I’m an abstract artist. I work primarily with acrylic on paper, wood, and canvas. My art is organic and responsive and I personally derive a great deal of healing from it. My themes all start and come back to our human connection to the universe and the disconnect between our physicality, our existence as sensual beings, and our humanist tendencies. My pieces hang in private collections, grace gallery walls, show up at public art installations and spill out of dozens of sketchbooks all over my house. I draw on anything, everywhere, all the time, because making art is my first language.

But, let me ask you: have you ever considered the contronym nature of the word abstract? It is, at once, a distortion and a synopsis: something that tells you everything, or confuses you completely. That, in a nutshell, is exactly what my work is supposed to do. If you know what you are looking for, you’ll find it in my work. Or, you can keep looking at it and see if you can learn something about yourself in the process.

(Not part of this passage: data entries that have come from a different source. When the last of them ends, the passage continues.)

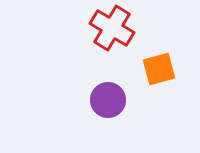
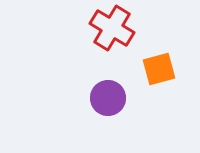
purple circle: moved 2 px up
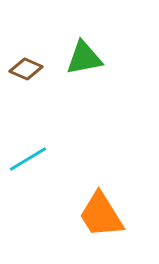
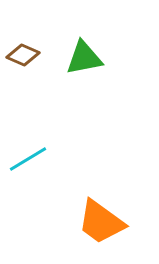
brown diamond: moved 3 px left, 14 px up
orange trapezoid: moved 7 px down; rotated 22 degrees counterclockwise
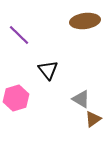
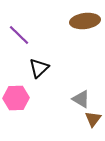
black triangle: moved 9 px left, 2 px up; rotated 25 degrees clockwise
pink hexagon: rotated 15 degrees clockwise
brown triangle: rotated 18 degrees counterclockwise
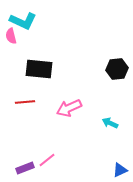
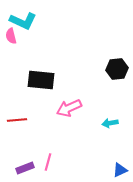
black rectangle: moved 2 px right, 11 px down
red line: moved 8 px left, 18 px down
cyan arrow: rotated 35 degrees counterclockwise
pink line: moved 1 px right, 2 px down; rotated 36 degrees counterclockwise
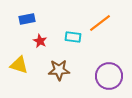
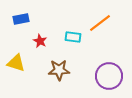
blue rectangle: moved 6 px left
yellow triangle: moved 3 px left, 2 px up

To be perfectly honest, my work has always been about the same thing. But, it’s taken me a long time to recognize what that is. I could tell you all about it. Or, you can tell me what you see in it. In truth, my telling you what I see in it, or where I derive meaning from it, is absolutely and completely irrelevant. It won’t do anything for you to know this. What is much more significant is what you take from it and that’s where we’ll leave this diatribe. With you and your take away.